* TASK DATA

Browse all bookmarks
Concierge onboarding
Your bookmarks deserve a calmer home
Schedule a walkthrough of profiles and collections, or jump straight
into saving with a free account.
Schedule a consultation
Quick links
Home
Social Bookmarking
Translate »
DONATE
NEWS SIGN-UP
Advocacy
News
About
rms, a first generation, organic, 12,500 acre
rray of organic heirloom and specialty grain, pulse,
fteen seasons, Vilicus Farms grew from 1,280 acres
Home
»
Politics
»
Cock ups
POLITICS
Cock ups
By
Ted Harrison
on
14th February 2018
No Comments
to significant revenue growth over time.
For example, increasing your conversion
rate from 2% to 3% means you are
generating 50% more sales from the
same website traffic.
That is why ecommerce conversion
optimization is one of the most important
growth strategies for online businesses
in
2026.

---

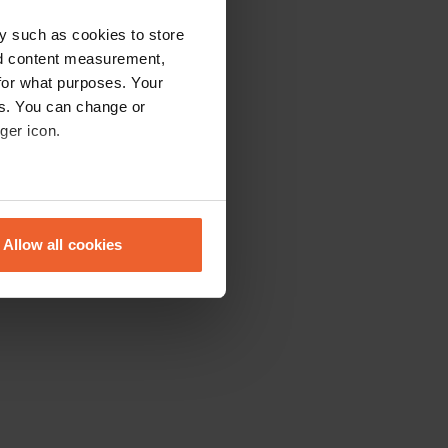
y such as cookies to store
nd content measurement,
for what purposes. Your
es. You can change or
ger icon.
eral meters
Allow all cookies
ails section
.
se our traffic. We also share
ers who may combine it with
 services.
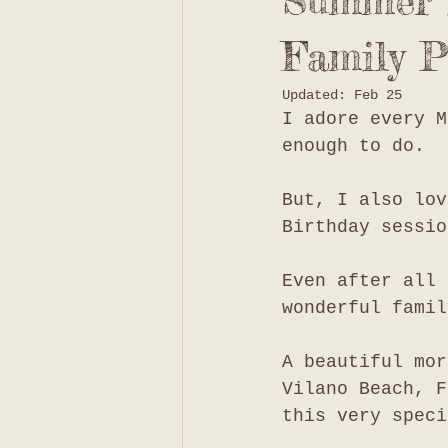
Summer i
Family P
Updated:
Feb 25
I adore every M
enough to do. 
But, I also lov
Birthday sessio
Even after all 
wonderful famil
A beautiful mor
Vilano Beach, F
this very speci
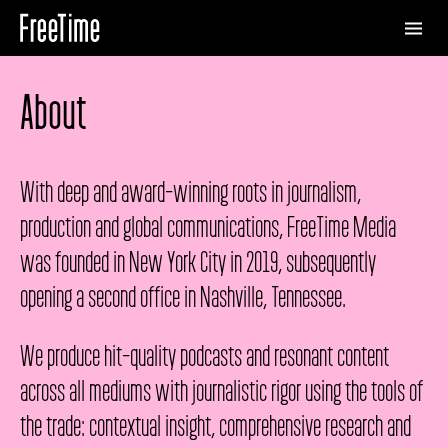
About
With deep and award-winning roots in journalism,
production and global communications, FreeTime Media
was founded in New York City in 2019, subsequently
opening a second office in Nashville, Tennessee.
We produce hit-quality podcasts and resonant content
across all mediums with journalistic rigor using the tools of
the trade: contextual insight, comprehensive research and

* EXERCISE OBJECTIVE
Every line above that carries the string "conversion" should be copied.

* FINAL ANSWER
For example, increasing your conversion
That is why ecommerce conversion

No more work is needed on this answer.